İşten çıkarmalar, reel ücret kayıpları, çalışma sürelerinin uzatılması ve sosyal güvenlik sistemindeki gerilemeler sermayenin gündeminde üst sıralarda yer alırken, sendikaların bu saldırılara karşı etkili bir direnç ortaya koyamadığı eleştirileri güçleniyor.
Ülke genelinde işçilere, “uluslararası rekabetin sertleştiği”, “ekonominin zor bir dönemden geçtiği” hatırlatılıyor. Daha fazla çalışma, daha fazla fedakârlık ve “ekonomi toparlanana kadar sabır” çağrıları, sendika yöneticilerinin açıklamalarında da sıkça yer buluyor. Ancak emek çevrelerinde bu yaklaşımın, hak kayıplarını meşrulaştıran bir söylem haline geldiği görüşü yaygınlaşıyor.
“Hiçbir Şey Tabu Olmamalı” Yaklaşımı
Sermaye cephesi, işçi haklarına yönelik saldırılarda artık açık bir dil kullanıyor. “Hiçbir şey tabu olmamalı” söylemiyle çalışma sürelerinin uzatılması, esnekleştirilmesi ve emeklilik yaşının yükseltilmesi gündeme taşınıyor. Bazı sendika yöneticilerinin bu taleplere itiraz etmek yerine, mevcut yasal ve toplu iş sözleşmesi imkanlarına vurgu yapması dikkat çekiyor.
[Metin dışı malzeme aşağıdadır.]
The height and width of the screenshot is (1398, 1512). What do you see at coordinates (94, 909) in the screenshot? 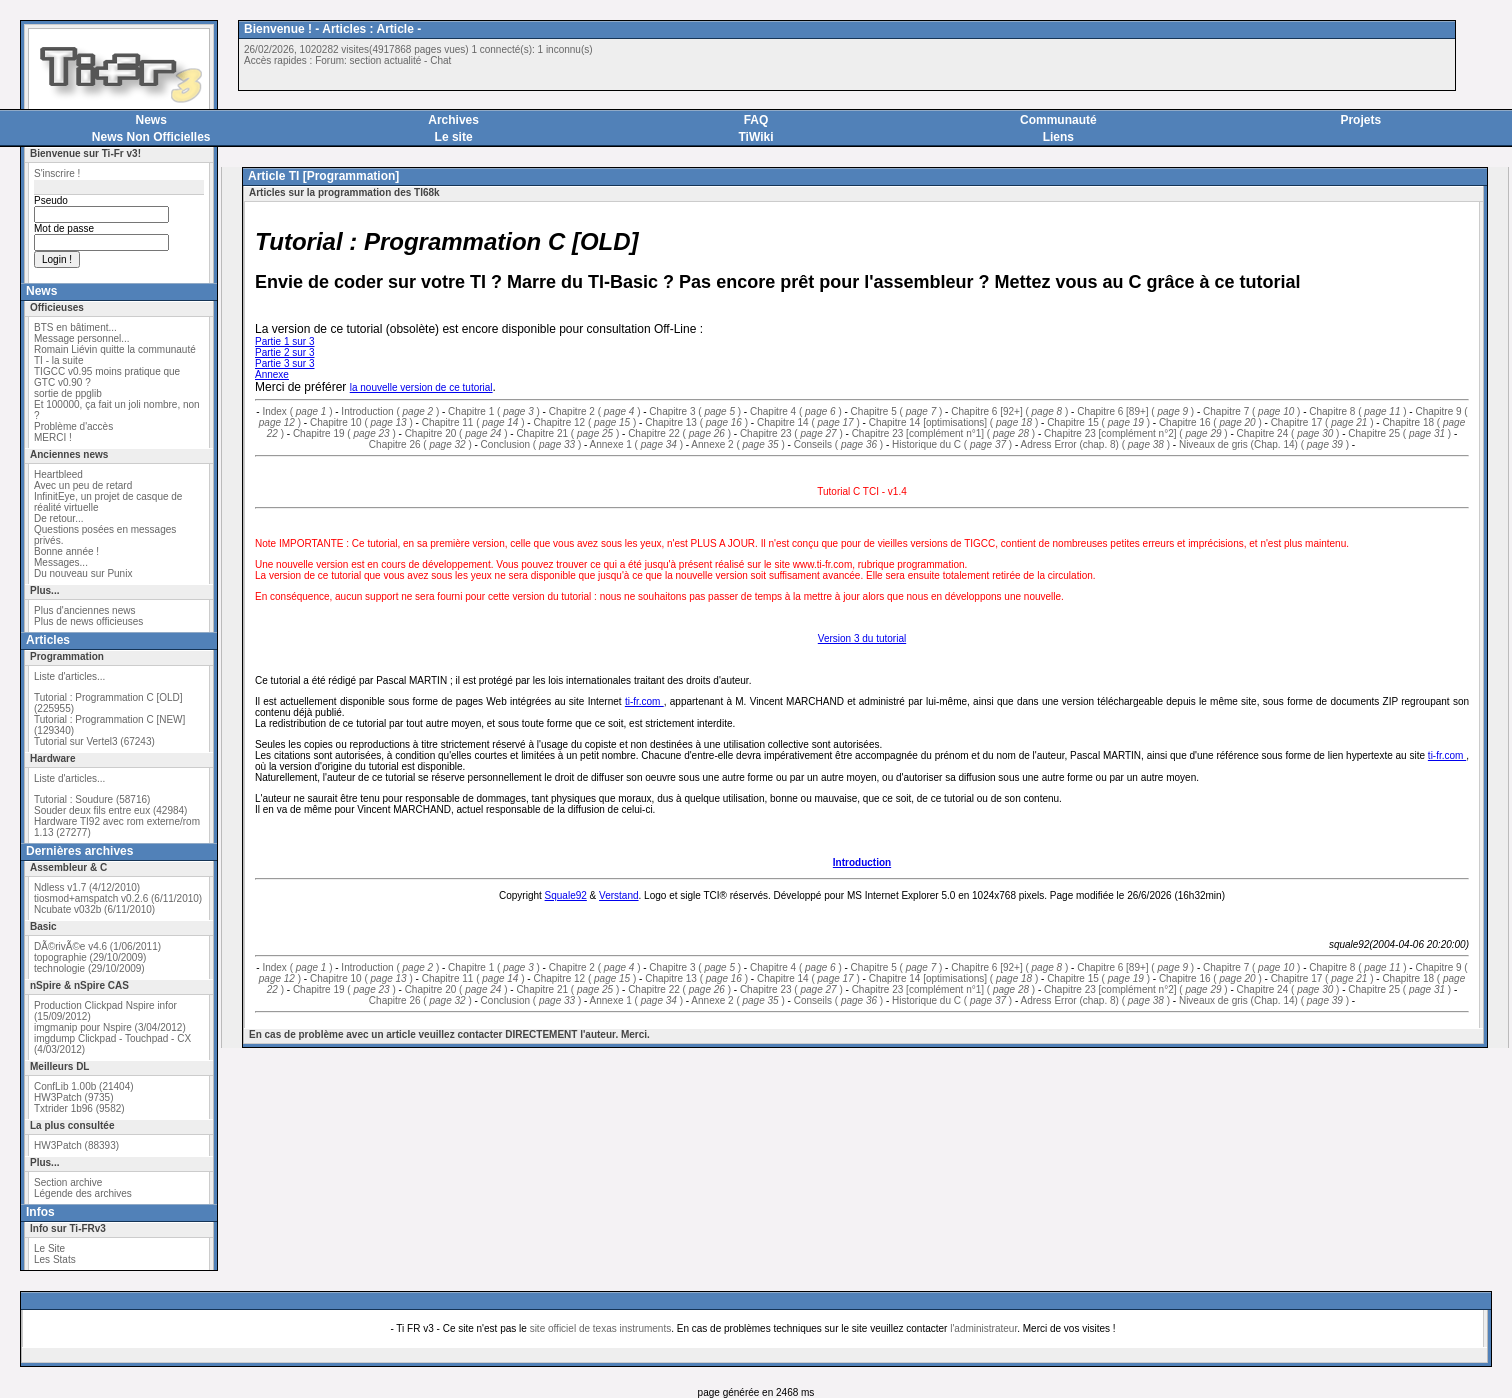
I see `Ncubate v032b (6/11/2010)` at bounding box center [94, 909].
Ülkenin “en kabadayı” sendikacıları, “Yasalar günlük 10 saate kadar çalışmayı mümkün kılıyor. Gerektiğinde Cumartesi ve pazar günleri çalışılabilir. Bugün yürürlükte olan bütün sözleşmeler çalışma süreleri açısından son derece esnek uygulamaları içeriyor. Belirli bir süre için kısmi ücret karşılığı çalışma süreleri kısaltılabildiği gibi uzatılabiliyor. Geçici olarak ücret karşılığı olmadan da çalışma süreleri uzatılabiliyor. Bunun için işverenlerin bizimle masaya oturmaları yetiyor” diyerek yerlerine oturdu.Sendikaların bu tutumu işveren taleplerine uyum sağladığı eleştirilerini beraberinde getiriyor.
Bu taleplerin hayata geçmesi halinde, günlük çalışma sürelerinin 13 saate kadar uzatılabileceği belirtiliyor. Uzmanlara göre bu durum, çalışanlar açısından daha fazla stres, yorgunluk, sosyal yaşamdan kopuş ve sağlık sorunları anlamına gelirken; geniş bir kesim için ise kalıcı işsizlik ve yoksulluk riskini büyütüyor.
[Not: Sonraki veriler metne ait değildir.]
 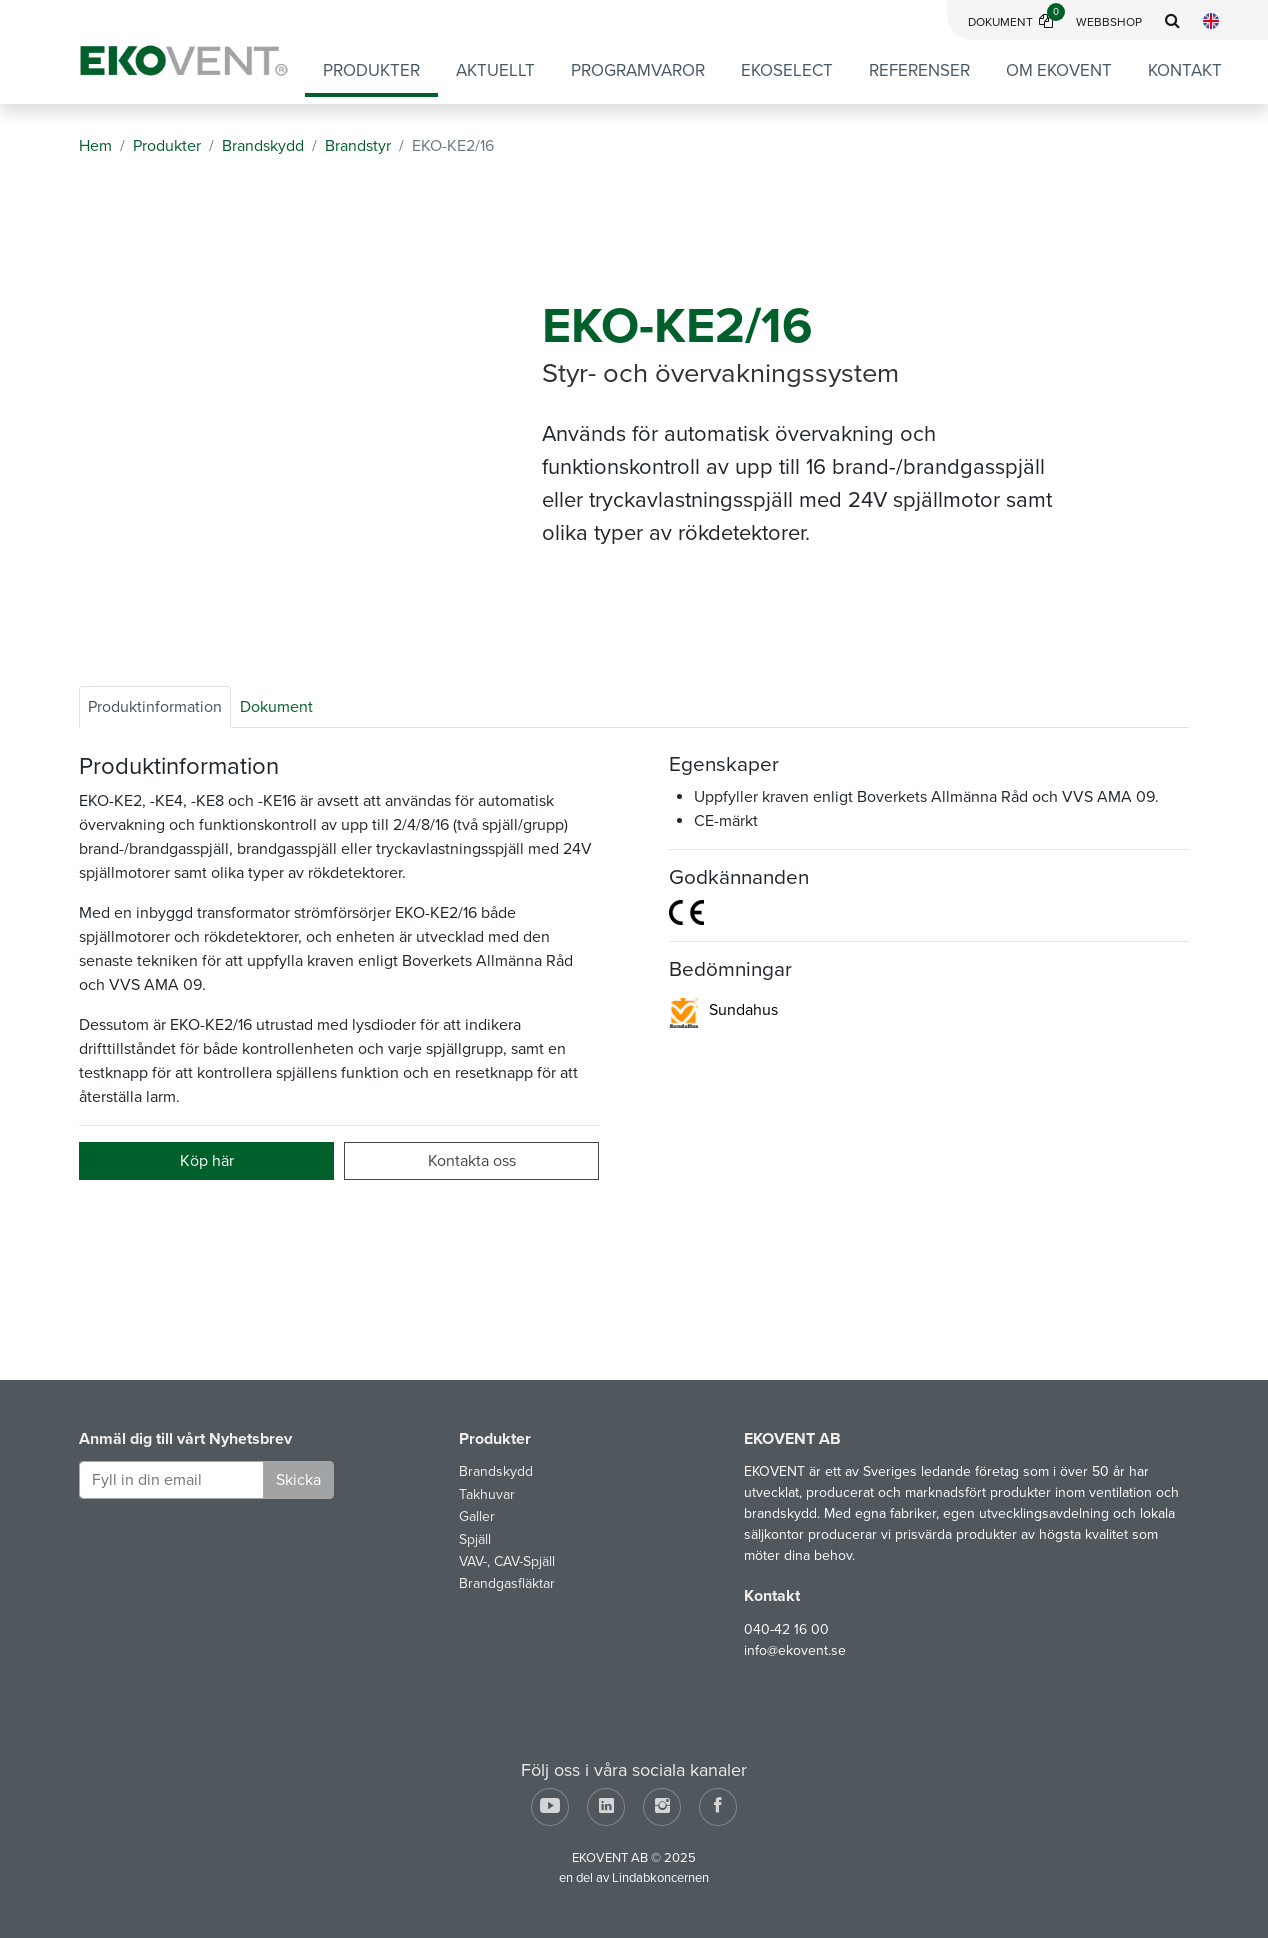 I want to click on Produktinformation [tab], so click(x=155, y=707).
Sanayide büyük emekçi kıyımı
Alman sanayisinde yaşanan gelişmeler tabloyu daha da ağırlaştırıyor. Handelsblatt gazetesi ve ZDF televizyonunun aktardığına göre, 2025’in üçüncü çeyreğine kadar 120 binden fazla işçi işten çıkarıldı. Yılın son çeyreğinde de işten çıkarmaların devam etmesi bekleniyor.
Özellikle otomotiv sektöründe yaklaşık 50 bin işyerinin kapandığı bildiriliyor. Çelik, kimya ve makine sektörlerinde de benzer bir tablo söz konusu. Alman Ekonomi Enstitüsü’nün (IW) anketine göre, şirketlerin yüzde 36’sı 2026 yılında işçi çıkarmayı planlıyor. Bu veriler, sanayideki yapısal krizin faturasının büyük ölçüde emekçilere kesildiğini gösteriyor.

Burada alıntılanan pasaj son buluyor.